Ovviamente Lampedusa è una piccola isola che non offre la possibilità di ospitare molti immigrati, soprattutto ora che il loro numero è aumentato in maniera vertiginosa. Per questo, attraverso dei ponti aerei, essi vengono trasferiti in altre zone del territorio nazionale.
Il primo effetto è quello di avere a disposizione strumenti più agili e veloci rispetto a quelli che di solito si hanno a disposizione per far fronte a queste emergenze.
Si tratta di trovare dalla mattina alla sera tutto quello che può servire a sfamare e curare migliaia di persone.
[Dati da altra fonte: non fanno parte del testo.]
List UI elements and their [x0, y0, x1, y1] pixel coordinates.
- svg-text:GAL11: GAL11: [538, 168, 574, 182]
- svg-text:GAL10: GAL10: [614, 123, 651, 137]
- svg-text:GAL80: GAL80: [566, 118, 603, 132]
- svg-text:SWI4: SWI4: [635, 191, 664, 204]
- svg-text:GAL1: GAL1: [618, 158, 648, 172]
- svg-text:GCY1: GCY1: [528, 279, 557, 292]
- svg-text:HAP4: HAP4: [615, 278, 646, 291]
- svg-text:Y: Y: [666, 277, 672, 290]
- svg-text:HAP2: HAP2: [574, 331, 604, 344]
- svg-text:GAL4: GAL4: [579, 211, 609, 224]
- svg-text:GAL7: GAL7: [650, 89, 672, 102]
Sveltire le procedure amministrative attraverso tale meccanismo non può che essere d’aiuto ad affrontare questo tipo di esigenza.
Penso che anche la più rigorosa delle norme nazionali non può risolvere totalmente il problema. C’è bisogno di una politica d’area, una politica europea.
Vanno poi intensificati i rapporti bilaterali con i Paesi di provenienza e di transito. In particolare, lo sforzo politico, prima ancora che giuridico, va dato per attuare completamente l’accordo con la Libia, sottoscritto nel dicembre dello scorso anno dall’allora Ministro Amato, che è rimasto finora sulla carta.
Veniva previsto l’invio di aiuti alla Libia in cambio di collaborazione nella gestione dei flussi migratori.
Durante la precedente esperienza di governo questi aiuti sono stati effettivamente mandati: penso ai prefabbricati usati per costruire campi, alle attività di istruzione per le forze di polizie libiche, ai vari mezzi (autovetture e motovedette) consegnate a Tripoli.
Si tratta ora di riprendere quest’opera di collaborazione.